The Greeks had at least three words to describe love: eros, or romantic love; philos, or love of family or between friends; and agape, or altruism or unconditional love. I’ve learned about these since I was young and my minister father preached a sermon about agape.
None has ever captured for me the love between student and teacher, but I’m feeling a strong need of such a word this semester. My students have been writing literacy autobiographies and the through line in them is their gratitude for their teachers. Those teachers are sisters and mothers, fathers and grandmothers, and plain old, garden variety school teachers.

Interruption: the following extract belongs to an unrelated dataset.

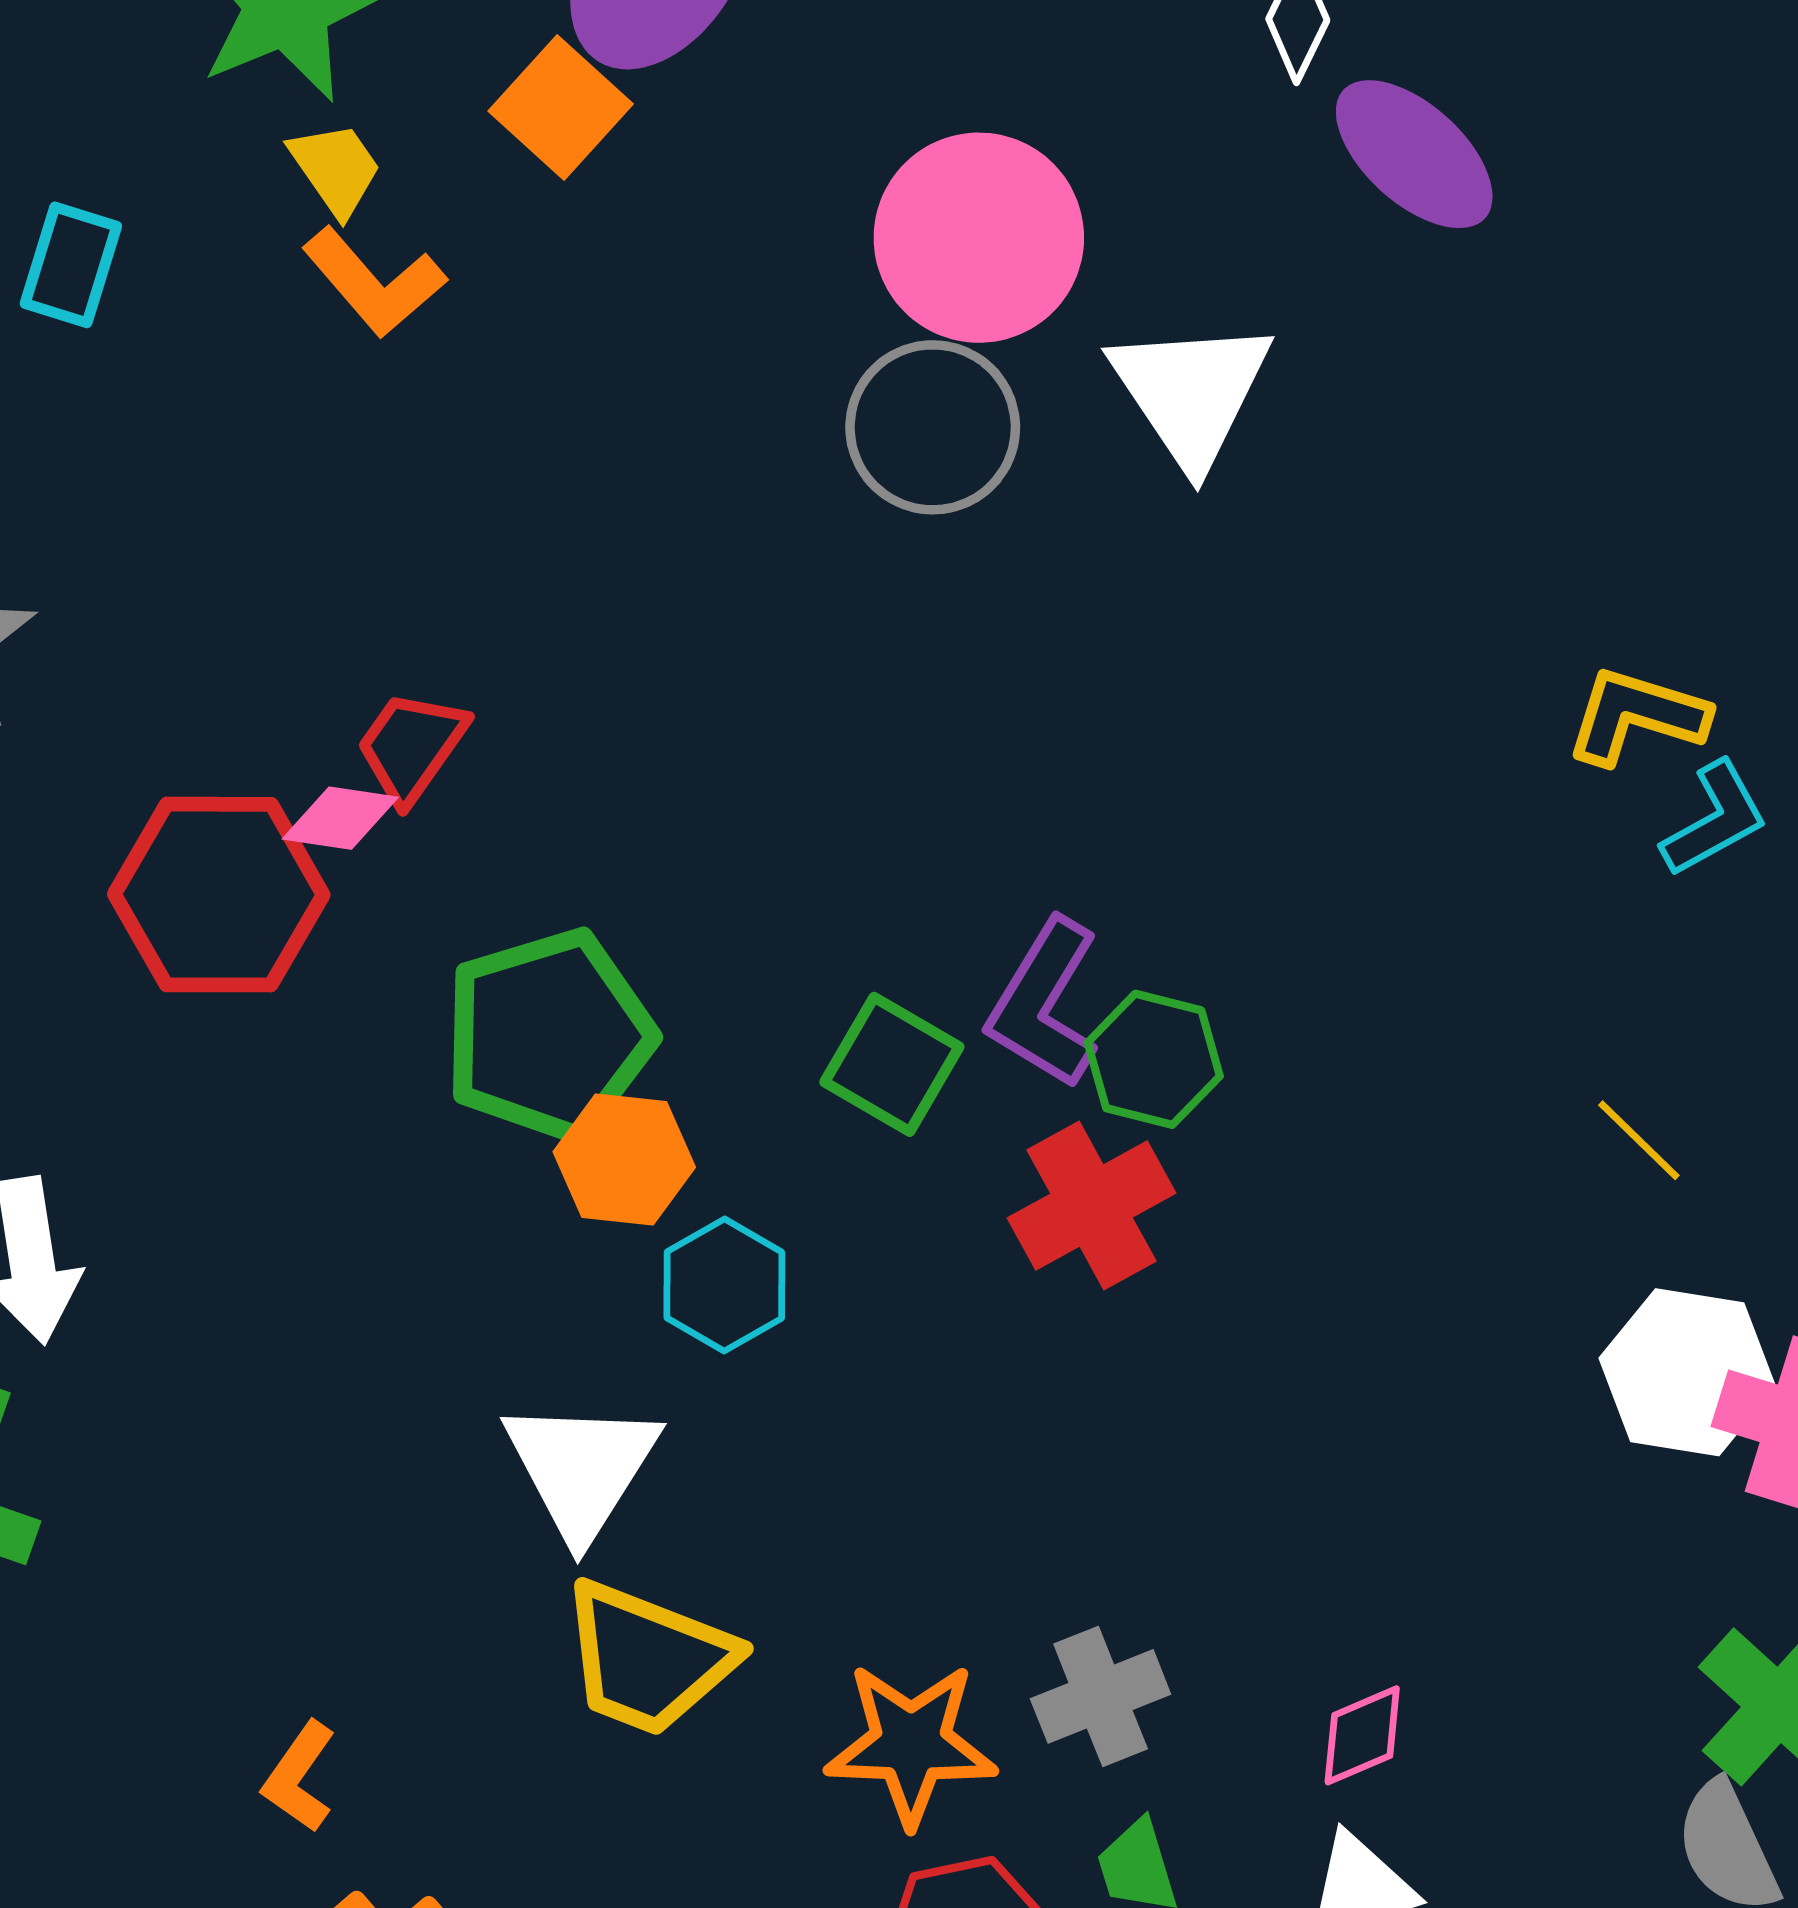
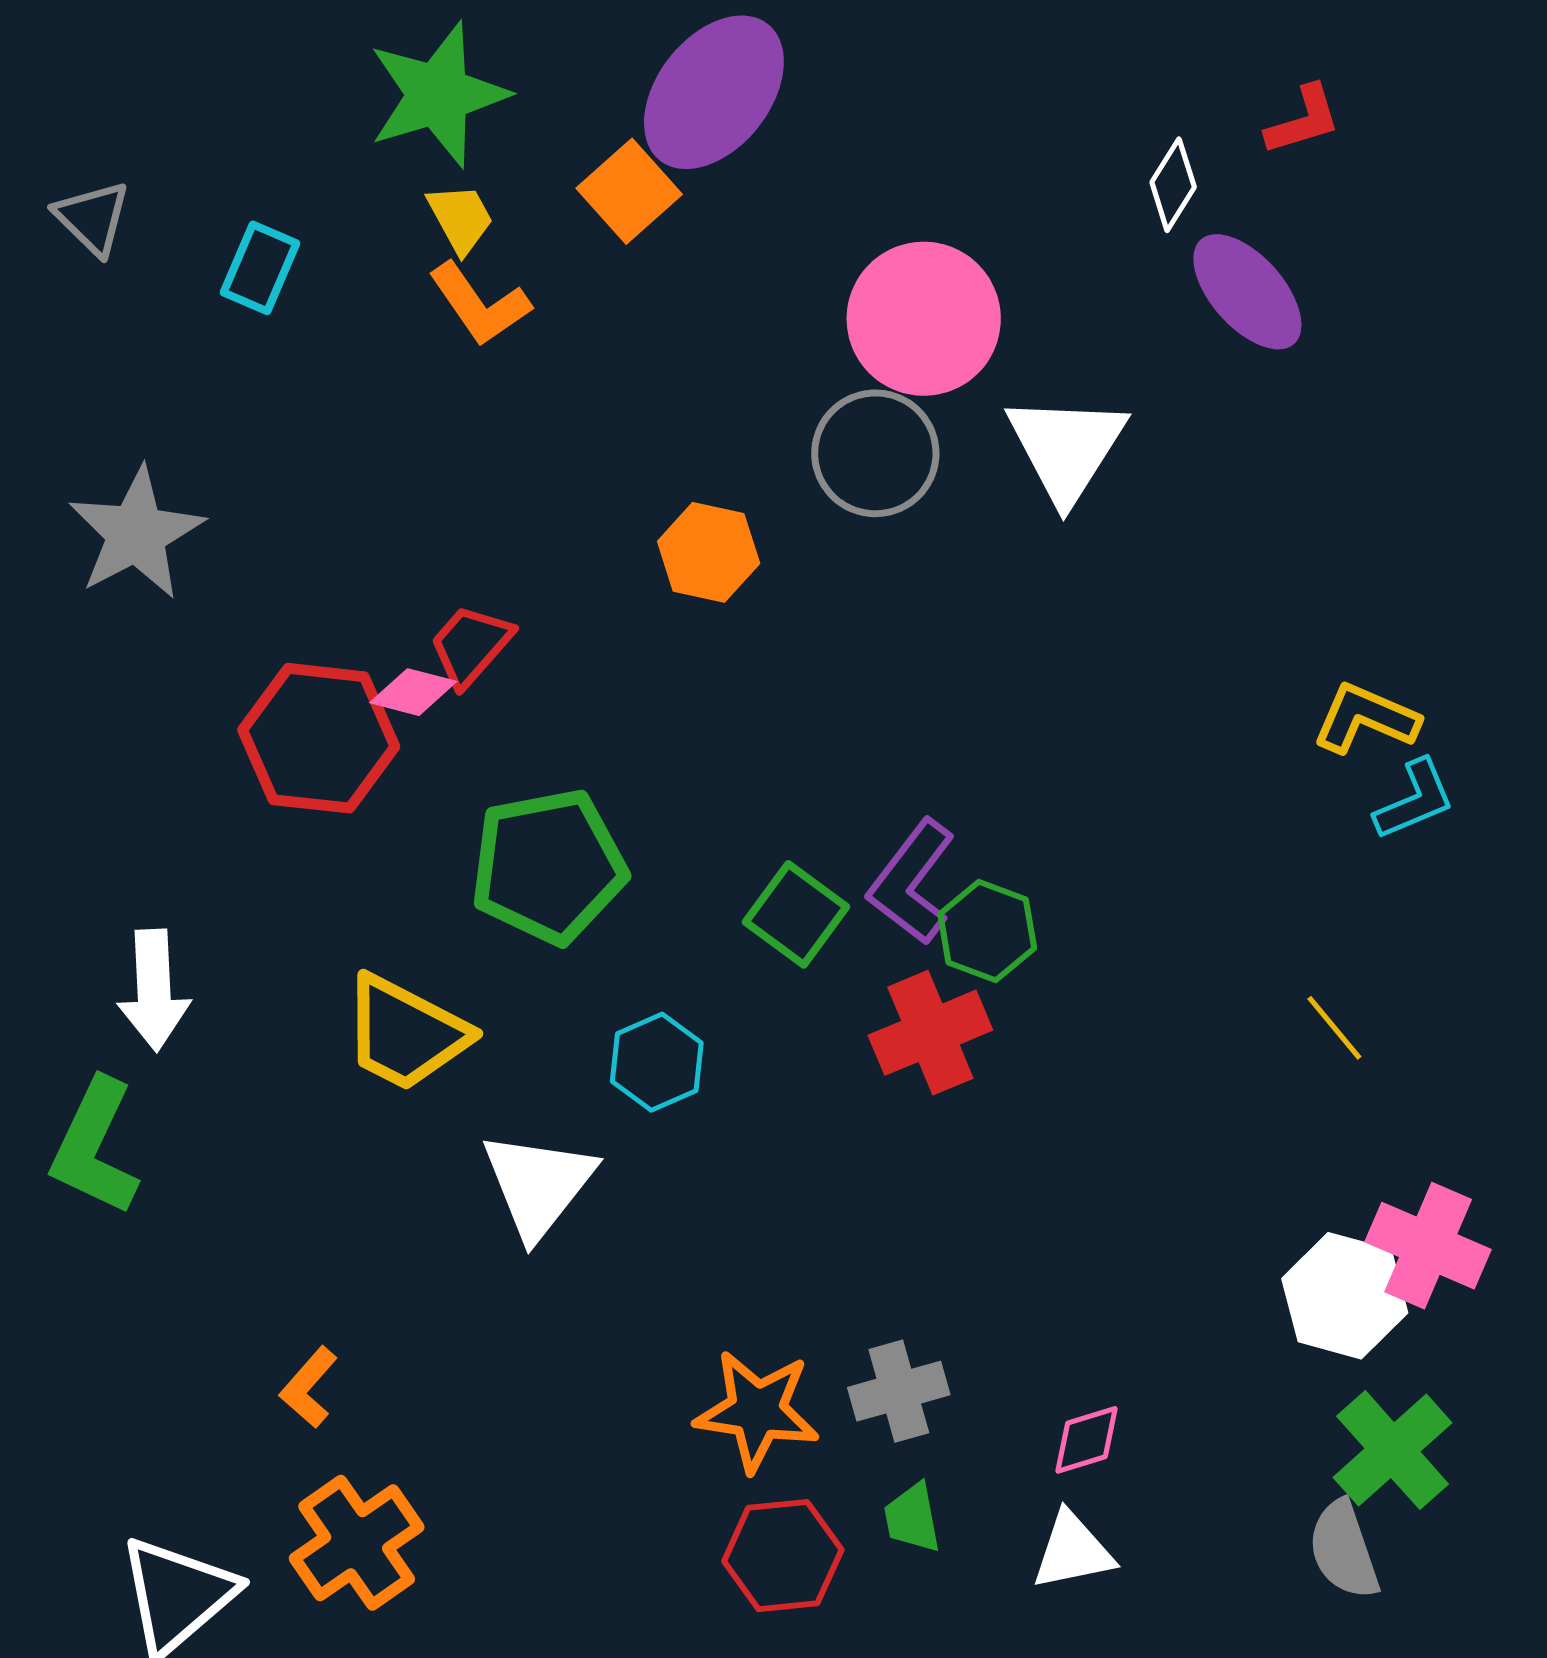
orange hexagon: (624, 1160) -> (709, 552), moved
white hexagon: (1687, 1372) -> (1345, 1296), moved
yellow trapezoid: (648, 1658) -> (405, 1033), moved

I wish I could share the stories with you, but their stories belong to them. I have been encouraging them to share their writing with their teachers, no matter whether sister or high school English teacher. Teachers don’t hear often enough about the difference they’ve made in these young lives.
But I do. I know the men and women who have opened the world of reading and writing to them because these now grown young men and women write about them in captivating detail and with, well, love.

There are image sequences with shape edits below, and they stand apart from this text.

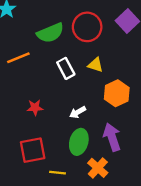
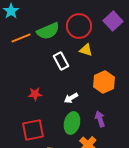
orange line: (18, 58) -> (21, 38), moved
yellow triangle: (95, 65) -> (86, 50), moved
purple arrow: (112, 137) -> (100, 119), size x0.7

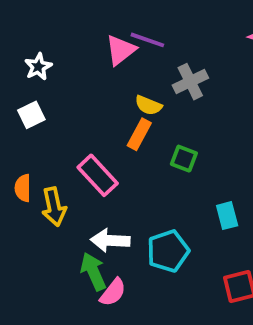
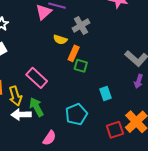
orange rectangle: (139, 134) -> (74, 53), moved
white arrow: (110, 240) -> (21, 115), moved
green arrow: (93, 271) -> (36, 107), moved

The Greek word for wisdom is “sofia,” so I’m proposing a new word, “sofios.” Sofios will be the love between teachers and students.

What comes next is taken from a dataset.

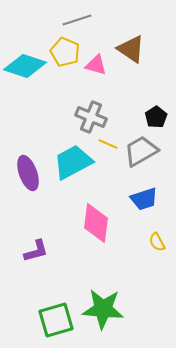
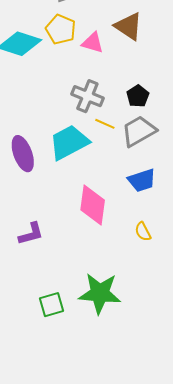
black pentagon: (156, 117) -> (138, 96), moved
yellow semicircle: (157, 242) -> (143, 232), moved
green square: (56, 320) -> (52, 305), size x0.7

It is sofios that inspires teachers to spend money they don’t have so their students can have markers or paper or kleenex or scissors. Sofios guides teachers through the hundreds of papers they read (each making the same errors) with enough patience to encourage young writers. Sofios wakes teachers early in the morning so they can be available to students before the school day begins because some students can’t stay after school.
Sofios challenges children to try again because their teacher has told them, “You’re not failing on my watch.” Sofios opens their eyes to new sights and their ears to new sounds and helps them see their own potential. Sofios lives on in their young hearts so that they can endure the bad eggs, the teachers who don’t care. Sofios tells them they can be the first person in their family to go to college. Hell, they can be the first person in their neighborhood to go to college.
And when they arrive in my college classroom, I am the recipient of the hard work shared between these teachers and their students. I am the recipient of their sofios. Their love gets passed along to me, and I remember that it is an honor to be a teacher.
When I look back and think about my teachers, it is with love, with sofios, that I remember Ms. Cole and Mr. Simmons. These people shared their sofios with so many of us. And it has been an honor to be their student.